### WHAT IS REQUIRED
All lines from the entries below that contain the string "Gulo" should be copied out.

Source data:
==================================================

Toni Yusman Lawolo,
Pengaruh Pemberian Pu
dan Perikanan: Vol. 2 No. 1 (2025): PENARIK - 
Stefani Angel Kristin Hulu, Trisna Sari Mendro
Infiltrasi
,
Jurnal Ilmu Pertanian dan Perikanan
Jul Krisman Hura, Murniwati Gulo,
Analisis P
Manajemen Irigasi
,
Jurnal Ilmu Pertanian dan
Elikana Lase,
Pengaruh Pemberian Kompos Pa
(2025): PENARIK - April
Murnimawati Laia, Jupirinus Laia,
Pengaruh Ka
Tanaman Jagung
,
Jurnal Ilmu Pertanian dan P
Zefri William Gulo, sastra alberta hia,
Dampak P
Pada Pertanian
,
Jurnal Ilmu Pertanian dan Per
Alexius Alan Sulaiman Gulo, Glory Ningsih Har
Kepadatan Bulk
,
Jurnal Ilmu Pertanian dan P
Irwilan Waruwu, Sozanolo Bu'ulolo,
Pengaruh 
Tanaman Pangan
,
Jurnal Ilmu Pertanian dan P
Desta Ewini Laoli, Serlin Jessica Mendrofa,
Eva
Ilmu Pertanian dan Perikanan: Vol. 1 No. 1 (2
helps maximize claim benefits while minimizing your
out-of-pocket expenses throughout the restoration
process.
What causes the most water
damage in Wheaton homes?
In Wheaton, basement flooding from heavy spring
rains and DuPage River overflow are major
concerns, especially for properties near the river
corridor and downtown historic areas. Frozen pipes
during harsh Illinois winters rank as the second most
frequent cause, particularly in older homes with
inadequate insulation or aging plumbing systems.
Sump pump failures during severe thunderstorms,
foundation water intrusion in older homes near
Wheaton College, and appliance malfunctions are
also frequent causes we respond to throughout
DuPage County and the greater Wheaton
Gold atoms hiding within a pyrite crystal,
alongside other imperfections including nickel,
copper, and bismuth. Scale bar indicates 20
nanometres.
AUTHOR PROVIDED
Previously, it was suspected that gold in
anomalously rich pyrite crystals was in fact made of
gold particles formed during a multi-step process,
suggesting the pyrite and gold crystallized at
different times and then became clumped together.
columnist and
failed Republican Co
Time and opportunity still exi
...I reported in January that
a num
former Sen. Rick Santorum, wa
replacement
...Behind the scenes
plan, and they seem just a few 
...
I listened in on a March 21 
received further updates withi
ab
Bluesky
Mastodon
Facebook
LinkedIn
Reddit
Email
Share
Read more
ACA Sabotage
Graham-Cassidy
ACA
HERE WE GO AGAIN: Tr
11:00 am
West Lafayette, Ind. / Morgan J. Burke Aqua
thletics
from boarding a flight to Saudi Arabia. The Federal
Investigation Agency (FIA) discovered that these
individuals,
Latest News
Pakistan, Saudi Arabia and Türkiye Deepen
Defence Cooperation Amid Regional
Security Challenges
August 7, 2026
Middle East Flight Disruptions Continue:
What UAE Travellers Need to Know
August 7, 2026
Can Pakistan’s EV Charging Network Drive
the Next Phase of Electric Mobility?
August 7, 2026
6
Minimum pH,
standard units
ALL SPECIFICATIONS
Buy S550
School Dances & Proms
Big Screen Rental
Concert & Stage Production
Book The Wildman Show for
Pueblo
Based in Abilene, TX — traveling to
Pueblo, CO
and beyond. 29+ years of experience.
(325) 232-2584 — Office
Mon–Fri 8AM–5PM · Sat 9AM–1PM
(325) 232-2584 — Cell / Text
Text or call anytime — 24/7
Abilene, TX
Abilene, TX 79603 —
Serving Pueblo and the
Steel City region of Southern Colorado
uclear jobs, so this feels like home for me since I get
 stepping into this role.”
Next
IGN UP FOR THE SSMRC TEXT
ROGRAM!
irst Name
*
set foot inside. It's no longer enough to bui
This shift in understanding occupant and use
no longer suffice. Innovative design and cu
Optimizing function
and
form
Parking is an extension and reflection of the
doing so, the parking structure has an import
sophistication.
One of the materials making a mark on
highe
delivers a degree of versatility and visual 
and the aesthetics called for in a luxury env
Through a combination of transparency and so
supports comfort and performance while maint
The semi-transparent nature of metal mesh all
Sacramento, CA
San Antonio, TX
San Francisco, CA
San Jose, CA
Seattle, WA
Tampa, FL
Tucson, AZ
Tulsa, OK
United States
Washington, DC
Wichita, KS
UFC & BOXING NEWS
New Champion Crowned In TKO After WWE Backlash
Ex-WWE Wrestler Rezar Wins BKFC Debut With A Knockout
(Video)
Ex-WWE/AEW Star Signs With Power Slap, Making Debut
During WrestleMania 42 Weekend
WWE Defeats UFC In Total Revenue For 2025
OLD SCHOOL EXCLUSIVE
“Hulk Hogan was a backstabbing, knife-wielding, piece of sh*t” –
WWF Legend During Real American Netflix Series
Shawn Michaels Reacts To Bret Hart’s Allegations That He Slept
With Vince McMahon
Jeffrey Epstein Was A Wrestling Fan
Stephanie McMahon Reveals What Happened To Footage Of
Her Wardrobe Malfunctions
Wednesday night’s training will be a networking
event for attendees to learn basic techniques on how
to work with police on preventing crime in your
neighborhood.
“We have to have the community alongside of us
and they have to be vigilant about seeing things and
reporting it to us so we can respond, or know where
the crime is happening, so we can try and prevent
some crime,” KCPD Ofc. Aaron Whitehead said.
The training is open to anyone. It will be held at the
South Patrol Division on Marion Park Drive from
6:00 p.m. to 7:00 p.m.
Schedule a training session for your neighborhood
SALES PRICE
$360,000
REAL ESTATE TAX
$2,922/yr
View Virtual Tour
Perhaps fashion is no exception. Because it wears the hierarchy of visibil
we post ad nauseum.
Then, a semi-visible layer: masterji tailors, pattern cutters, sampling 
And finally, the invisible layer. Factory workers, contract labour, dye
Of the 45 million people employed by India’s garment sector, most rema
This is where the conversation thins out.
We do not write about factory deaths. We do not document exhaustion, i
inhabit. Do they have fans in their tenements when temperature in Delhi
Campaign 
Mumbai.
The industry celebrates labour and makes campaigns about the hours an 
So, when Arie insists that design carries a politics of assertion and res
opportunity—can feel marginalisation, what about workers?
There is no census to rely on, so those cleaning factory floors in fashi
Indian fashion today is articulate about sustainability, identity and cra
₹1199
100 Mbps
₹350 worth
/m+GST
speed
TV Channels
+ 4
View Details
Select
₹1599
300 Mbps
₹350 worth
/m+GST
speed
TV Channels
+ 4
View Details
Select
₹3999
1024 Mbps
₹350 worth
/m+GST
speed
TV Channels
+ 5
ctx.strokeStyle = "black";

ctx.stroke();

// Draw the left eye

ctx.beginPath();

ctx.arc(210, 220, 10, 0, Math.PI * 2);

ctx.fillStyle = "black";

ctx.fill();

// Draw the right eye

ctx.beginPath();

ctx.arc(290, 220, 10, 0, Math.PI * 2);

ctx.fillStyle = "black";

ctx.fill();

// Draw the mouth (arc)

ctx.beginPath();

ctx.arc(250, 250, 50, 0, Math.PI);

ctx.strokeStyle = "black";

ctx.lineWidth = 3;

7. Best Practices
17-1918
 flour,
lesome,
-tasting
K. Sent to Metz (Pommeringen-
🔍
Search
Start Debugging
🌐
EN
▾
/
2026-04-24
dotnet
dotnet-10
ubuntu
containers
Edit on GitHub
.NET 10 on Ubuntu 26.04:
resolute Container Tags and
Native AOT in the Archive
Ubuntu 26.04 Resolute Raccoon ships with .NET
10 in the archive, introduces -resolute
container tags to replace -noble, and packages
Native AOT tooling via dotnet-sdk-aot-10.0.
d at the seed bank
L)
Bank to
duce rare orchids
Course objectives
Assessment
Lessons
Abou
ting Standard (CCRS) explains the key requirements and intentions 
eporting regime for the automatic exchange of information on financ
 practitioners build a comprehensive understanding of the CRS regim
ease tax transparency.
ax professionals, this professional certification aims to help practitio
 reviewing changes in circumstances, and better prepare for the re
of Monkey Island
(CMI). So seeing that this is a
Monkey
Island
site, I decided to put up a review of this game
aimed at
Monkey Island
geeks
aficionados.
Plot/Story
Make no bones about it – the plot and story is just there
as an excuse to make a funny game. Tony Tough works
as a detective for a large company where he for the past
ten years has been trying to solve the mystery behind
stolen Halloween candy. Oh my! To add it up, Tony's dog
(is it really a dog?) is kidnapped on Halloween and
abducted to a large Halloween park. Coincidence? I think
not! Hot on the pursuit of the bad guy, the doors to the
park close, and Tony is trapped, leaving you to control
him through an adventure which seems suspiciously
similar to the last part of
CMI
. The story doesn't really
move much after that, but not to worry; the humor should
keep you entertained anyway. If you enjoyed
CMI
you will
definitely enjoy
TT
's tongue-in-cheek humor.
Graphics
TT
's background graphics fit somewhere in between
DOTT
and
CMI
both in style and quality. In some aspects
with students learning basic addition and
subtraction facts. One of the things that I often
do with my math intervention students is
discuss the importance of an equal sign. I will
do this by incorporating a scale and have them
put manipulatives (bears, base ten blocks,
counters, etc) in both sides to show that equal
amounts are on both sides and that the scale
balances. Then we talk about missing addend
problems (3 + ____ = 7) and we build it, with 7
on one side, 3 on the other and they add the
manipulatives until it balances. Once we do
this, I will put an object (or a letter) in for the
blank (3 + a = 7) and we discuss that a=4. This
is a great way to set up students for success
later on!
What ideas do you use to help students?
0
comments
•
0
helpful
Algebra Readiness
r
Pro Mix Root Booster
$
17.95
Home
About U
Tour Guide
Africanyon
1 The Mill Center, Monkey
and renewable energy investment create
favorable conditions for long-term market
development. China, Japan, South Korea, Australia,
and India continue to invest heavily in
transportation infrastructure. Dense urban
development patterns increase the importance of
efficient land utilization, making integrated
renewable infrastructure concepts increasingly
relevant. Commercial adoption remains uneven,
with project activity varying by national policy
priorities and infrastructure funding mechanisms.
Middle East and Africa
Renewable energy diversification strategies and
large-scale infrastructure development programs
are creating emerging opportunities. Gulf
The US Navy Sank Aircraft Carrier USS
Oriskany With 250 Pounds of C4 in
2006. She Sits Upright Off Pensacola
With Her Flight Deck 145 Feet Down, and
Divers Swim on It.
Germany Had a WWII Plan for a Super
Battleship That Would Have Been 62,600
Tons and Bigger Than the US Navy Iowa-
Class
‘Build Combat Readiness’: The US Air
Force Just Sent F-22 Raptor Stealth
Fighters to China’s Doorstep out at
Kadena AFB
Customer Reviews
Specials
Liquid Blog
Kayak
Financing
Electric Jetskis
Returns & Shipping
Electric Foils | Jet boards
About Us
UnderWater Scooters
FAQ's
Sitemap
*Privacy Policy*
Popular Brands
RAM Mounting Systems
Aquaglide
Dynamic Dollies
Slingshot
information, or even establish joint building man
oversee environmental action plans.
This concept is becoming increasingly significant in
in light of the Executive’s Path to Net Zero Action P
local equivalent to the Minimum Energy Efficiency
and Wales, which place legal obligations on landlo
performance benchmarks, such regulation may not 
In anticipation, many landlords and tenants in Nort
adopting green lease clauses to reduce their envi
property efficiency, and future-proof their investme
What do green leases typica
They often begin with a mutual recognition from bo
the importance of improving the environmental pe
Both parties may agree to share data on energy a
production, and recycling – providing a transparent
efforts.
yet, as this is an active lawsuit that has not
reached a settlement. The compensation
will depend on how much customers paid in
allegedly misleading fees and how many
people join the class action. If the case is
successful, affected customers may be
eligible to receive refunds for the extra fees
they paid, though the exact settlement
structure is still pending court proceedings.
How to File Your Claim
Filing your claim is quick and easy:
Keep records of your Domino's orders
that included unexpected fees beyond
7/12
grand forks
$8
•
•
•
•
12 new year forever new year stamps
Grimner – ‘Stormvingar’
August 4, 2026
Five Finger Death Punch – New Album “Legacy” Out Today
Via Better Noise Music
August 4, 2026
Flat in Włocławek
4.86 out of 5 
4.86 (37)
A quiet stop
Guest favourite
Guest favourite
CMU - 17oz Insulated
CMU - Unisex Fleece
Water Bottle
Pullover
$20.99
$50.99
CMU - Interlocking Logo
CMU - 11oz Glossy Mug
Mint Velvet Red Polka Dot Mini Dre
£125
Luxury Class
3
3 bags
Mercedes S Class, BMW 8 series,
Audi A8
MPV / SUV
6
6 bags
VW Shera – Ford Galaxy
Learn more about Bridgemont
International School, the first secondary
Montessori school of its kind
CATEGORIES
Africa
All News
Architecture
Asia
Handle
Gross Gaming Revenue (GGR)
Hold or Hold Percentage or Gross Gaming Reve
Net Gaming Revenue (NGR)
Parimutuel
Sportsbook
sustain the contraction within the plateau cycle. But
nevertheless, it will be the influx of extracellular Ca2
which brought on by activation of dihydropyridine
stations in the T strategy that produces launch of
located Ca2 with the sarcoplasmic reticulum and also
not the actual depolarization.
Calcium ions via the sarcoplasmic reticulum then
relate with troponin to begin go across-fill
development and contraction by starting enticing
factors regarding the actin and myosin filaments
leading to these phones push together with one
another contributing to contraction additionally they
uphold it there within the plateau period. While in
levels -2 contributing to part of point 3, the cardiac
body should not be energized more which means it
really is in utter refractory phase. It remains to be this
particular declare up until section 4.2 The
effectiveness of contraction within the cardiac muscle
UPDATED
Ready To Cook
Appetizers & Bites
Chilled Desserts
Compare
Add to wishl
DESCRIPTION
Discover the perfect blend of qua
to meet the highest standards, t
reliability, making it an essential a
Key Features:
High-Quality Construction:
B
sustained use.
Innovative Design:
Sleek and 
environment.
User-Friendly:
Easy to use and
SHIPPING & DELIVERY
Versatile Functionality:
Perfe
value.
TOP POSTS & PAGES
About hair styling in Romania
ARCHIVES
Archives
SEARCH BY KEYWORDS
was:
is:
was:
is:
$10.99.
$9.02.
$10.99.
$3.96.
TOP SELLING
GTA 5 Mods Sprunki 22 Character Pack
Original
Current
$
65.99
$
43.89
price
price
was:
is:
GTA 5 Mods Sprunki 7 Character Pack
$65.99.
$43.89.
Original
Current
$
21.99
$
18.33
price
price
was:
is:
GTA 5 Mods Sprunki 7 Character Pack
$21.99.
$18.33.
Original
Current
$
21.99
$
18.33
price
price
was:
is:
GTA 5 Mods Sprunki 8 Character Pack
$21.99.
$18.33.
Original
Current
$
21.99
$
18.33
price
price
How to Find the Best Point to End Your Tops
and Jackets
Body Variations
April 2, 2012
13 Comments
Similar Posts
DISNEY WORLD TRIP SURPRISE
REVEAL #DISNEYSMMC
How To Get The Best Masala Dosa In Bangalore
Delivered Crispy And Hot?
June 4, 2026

==================================================

### EXERCISE SOLUTION
Jul Krisman Hura, Murniwati Gulo,
Zefri William Gulo, sastra alberta hia,
Alexius Alan Sulaiman Gulo, Glory Ningsih Har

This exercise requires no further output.